Is the direct image functor on sheaves of a point inclusion exact?

Question

Given the inclusion of a point $i_x:\{x\}\to X$, is the associated direct image functor $(i_x)_*: Sh(\{x\}) \to Sh(X)$ an exact functor?

I know that in general this is not the case and the direct image functor is only left exact. I also know that if $\{x\}$ is a closed subset in X, then it should be an exact functor. So I was trying to construct a counterexample by looking at the inclusion of an open subset, but to be honest, I just lack the intuition for the subject to come up with something. Any hints?

Answer 1

I gave it a go, and I think I might have solved it, but I only know the basics on sheaves so you should definetely double check my proof.
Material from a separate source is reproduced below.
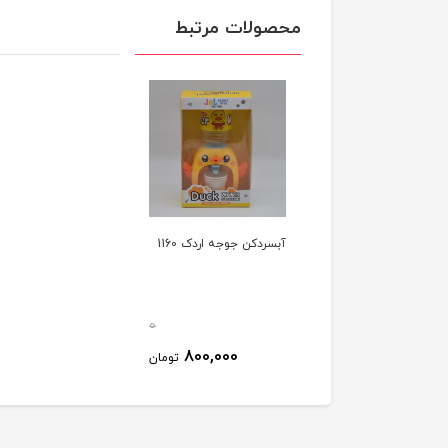
محصولات مرتبط
آبسردکن جوجه اردک 1160
0
800,000
تومان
we have that $ \mathcal{F}_{x} = \mathcal{F}(\{x\}), \ \mathcal{G}_{x} = \mathcal{G}(\{x\}), \ \mathcal{H}_{x} = \mathcal{H}(\{x\}). \ $ Since $\ \ \large0 \rightarrow \mathcal{F} \rightarrow \mathcal{G} \rightarrow \mathcal{H} \rightarrow \large0 \ $ is exact, also $ \ \large0 \rightarrow \mathcal{F}_{x} \rightarrow \mathcal{G}_{x} \rightarrow \mathcal{H}_{x} \rightarrow \large0 \ $ is exact.
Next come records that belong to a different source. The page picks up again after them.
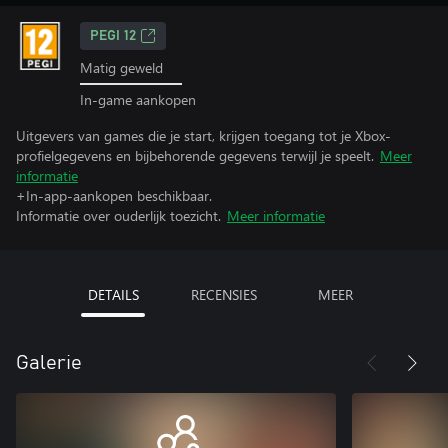
PEGI 12
Matig geweld
In-game aankopen
Uitgevers van games die je start, krijgen toegang tot je Xbox-
profielgegevens en bijbehorende gegevens terwijl je speelt.
Meer
informatie
+In-app-aankopen beschikbaar.
Informatie over ouderlijk toezicht.
Meer informatie
DETAILS
RECENSIES
MEER
Galerie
In order to prove that $ \ \ \large0 \rightarrow i_{\star}(\mathcal{F}) \rightarrow i_{\star}(\mathcal{G}) \rightarrow i_{\star}(\mathcal{H}) \rightarrow \large0 \ $ is exact, we can just prove that it is exact on the stalks. But this is indeed the case:

Let $y \in X \ \ \text{s.t. there's an open set} \ U \subset X \ \text{with } x \notin U.$ Then $i_{\star}(\mathcal{F})_{y} = i_{\star}(\mathcal{G})_{y} = i_{\star}(\mathcal{H})_{y} = \large0$

If $ \ \ \forall \ \ U \subset X \text{ such that } y \in U \text{ we also have } x \in U, \ $ then $ \ i_{\star}(\mathcal{F})_{y} = \mathcal{F(\{x\})}, \ i_{\star}(\mathcal{G})_{y} = \mathcal{G(\{x\})}, \ i_{\star}(\mathcal{H})_{y} = \mathcal{H(\{x\})}$.
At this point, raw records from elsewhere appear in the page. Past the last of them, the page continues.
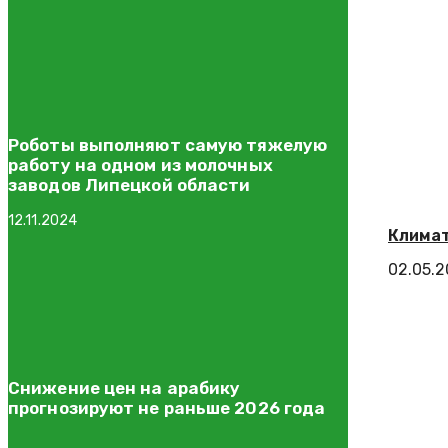
Роботы выполняют самую тяжелую
работу на одном из молочных
заводов Липецкой области
12.11.2024
Климат
02.05.
Снижение цен на арабику
прогнозируют не раньше 2026 года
In both cases the sequence $ \ \ \large0 \rightarrow i_{\star}(\mathcal{F})_{y} \rightarrow i_{\star}(\mathcal{G})_{y} \rightarrow i_{\star}(\mathcal{H})_{y} \rightarrow \large0 \ $ is exact. Therefore $ \ \ \large0 \rightarrow i_{\star}(\mathcal{F}) \rightarrow i_{\star}(\mathcal{G}) \rightarrow i_{\star}(\mathcal{H}) \rightarrow \large0 $ is also exact.

Answer 2

I actually think, that in case of single point it will always be exact. Let

$$ 0 \to \mathcal{F} \overset{\varphi}{\to} \mathcal{G} \overset{\psi}{\to} \mathcal{H} \to 0 $$

be exact, $\mathcal{F}, \mathcal{G}, \mathcal{H} \in Sh(\{x\})$. We only need to prove, that $(i_x)_*(\psi)$ is surjective. By definition, $ (i_x)_*\mathcal{F}(U) = \mathcal{F}(\{x\}) $, if $ x \in U $, otherwise it is just $ 0 $ (because $\mathcal{F}$ is a sheaf, so on empty set it gives 0). Same thing for $\mathcal{G}, \mathcal{H}$. Next, $ (i_x)_*\psi(U) = \psi(\{x\})$ (surjective, because $\psi(\{x\}) = \psi_x$ in case of one-pointed top. space), if $x \in U $, and trivial otherwise (also surjective, because between to trivial groups). So all $(i_x)_*\psi(U)$ are surjective, then $(i_x)_*\psi$ is surjective, and the sequence is exact.